+++ Data extract +++

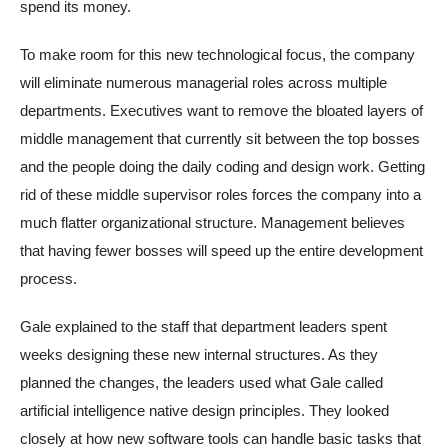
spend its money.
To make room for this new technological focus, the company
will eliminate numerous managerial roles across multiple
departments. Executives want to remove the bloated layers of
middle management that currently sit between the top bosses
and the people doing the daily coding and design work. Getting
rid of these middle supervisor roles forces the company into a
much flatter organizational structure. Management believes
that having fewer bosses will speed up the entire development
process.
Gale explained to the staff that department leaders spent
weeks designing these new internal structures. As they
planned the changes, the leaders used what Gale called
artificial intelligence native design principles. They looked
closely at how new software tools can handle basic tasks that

+++
+++ Data extract +++

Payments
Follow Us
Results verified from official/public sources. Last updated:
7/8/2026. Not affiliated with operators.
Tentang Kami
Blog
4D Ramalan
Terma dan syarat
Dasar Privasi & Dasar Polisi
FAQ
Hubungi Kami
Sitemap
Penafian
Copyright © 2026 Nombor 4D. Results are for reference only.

+++

[What is being asked]: Only lines containing the string "middle" belong in the answer; find them in the data above and copy them.

[Task output]:
middle management that currently sit between the top bosses
rid of these middle supervisor roles forces the company into a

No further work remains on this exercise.